Improvement of Tensile Properties of Cement-Stabilized Soil Using Natural Rubber Latex
Publication: Journal of Materials in Civil Engineering
Volume 34, Issue 4
Abstract
Unpaved cement-stabilized roads are commonly used for vehicular transportation in the rural areas of developed and developing countries. The high cement content of such roads, however, reduces the tensile fatigue life, especially at locations with a large strain level, resulting in the occurrence of sudden failure due to the initiation of cracks. In order to mitigate this current shortcoming, natural rubber latex (NRL) was studied in this research as an environment-friendly additive for cement stabilization works. The addition of NRL in a liquid state was found to be convenient for fieldwork implementation.

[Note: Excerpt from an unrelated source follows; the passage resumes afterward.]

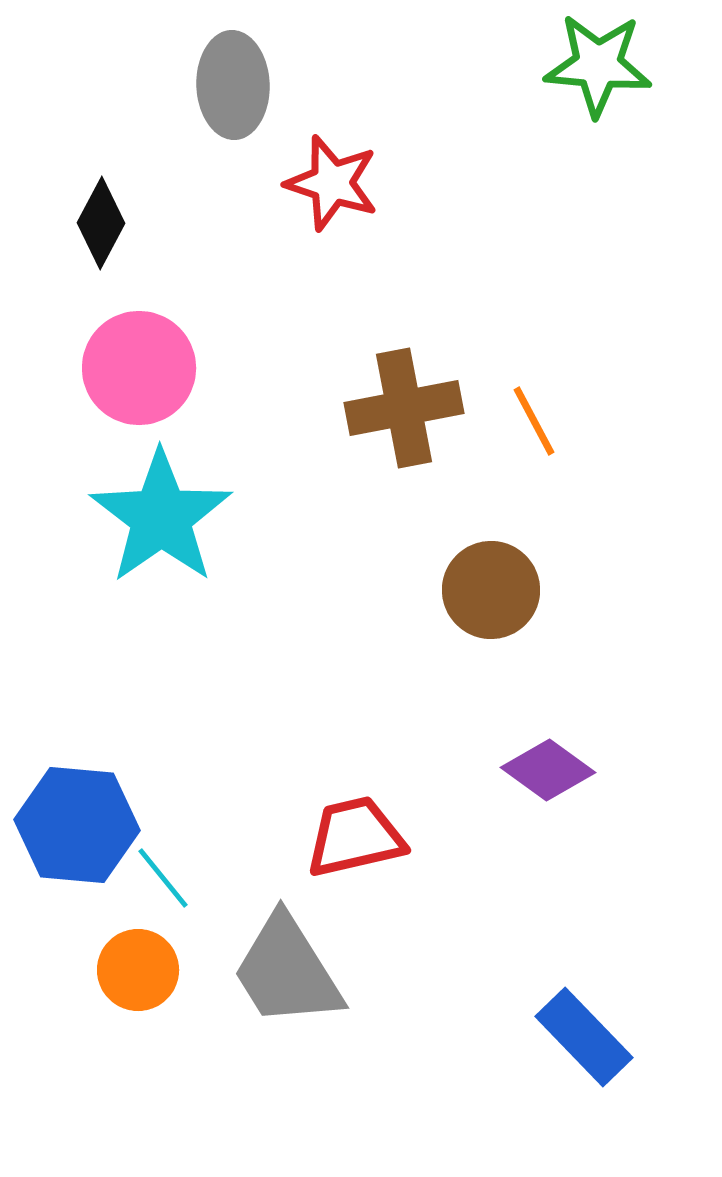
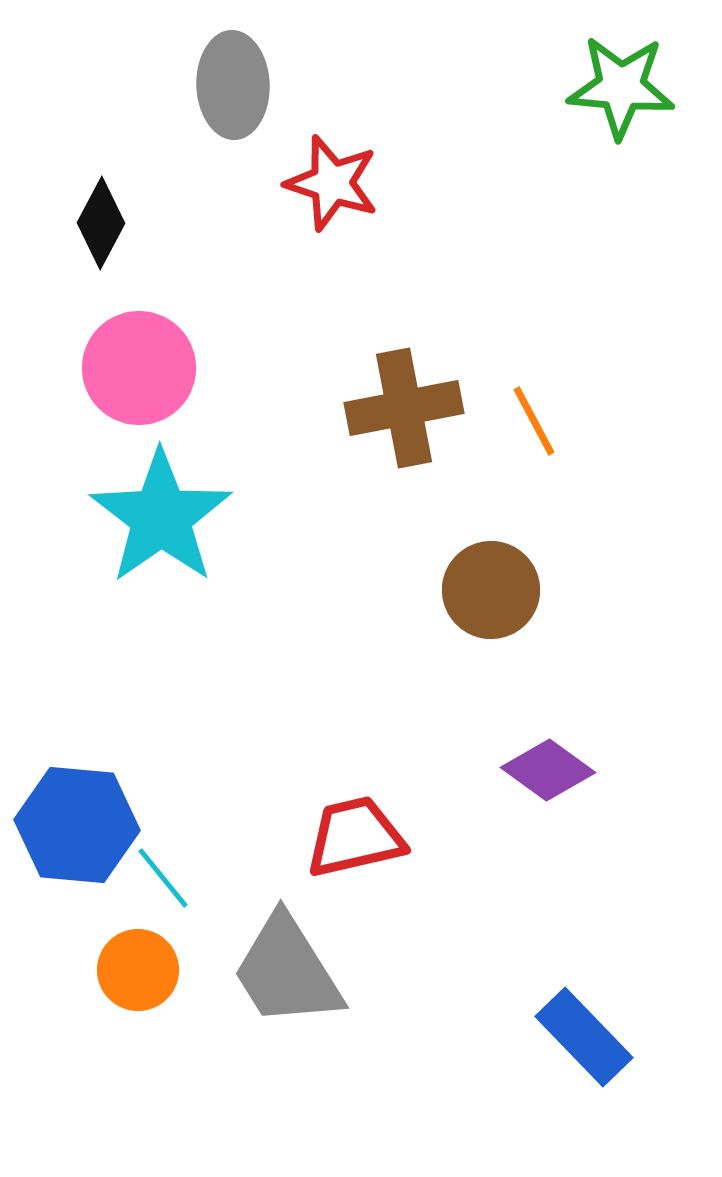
green star: moved 23 px right, 22 px down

The effect of influence factors was studied in this research, which included types of soil, NRL replacement ratio, water content, cement content and compaction energy on unconfined compressive strength (UCS), indirect tensile strength (ITS), and indirect tensile fatigue life (NF). Portland cement (Type I) contents were varied to 3%, 5%, and 7% by weight of dry soil, and NRL replacement ratios were varied to 10%, 15%, 20%, 25%, and 30% by weight of liquid admixture of water and NRL. The UCS, ITS, and NF values were found to increase when increasing the NRL replacement ratio, up to the highest value at the optimum NRL replacement ratio. The maximum ITS, which is directly related to UCS, was found at optimum liquid content (OLC). Although the cement-NRL-stabilized samples exhibited higher total deformation under a particular fatigue tensile stress, the plastic deformation was found to be significantly lower when compared with cement-stabilized samples at similar cement contents. This indicates that NRL replacement improves the capacity to withstand the developed plastic strain against fatigue. Furthermore, the emission values for cement-NRL-stabilized soil were found to be lower than that of cement-stabilized soil at a similar ITS.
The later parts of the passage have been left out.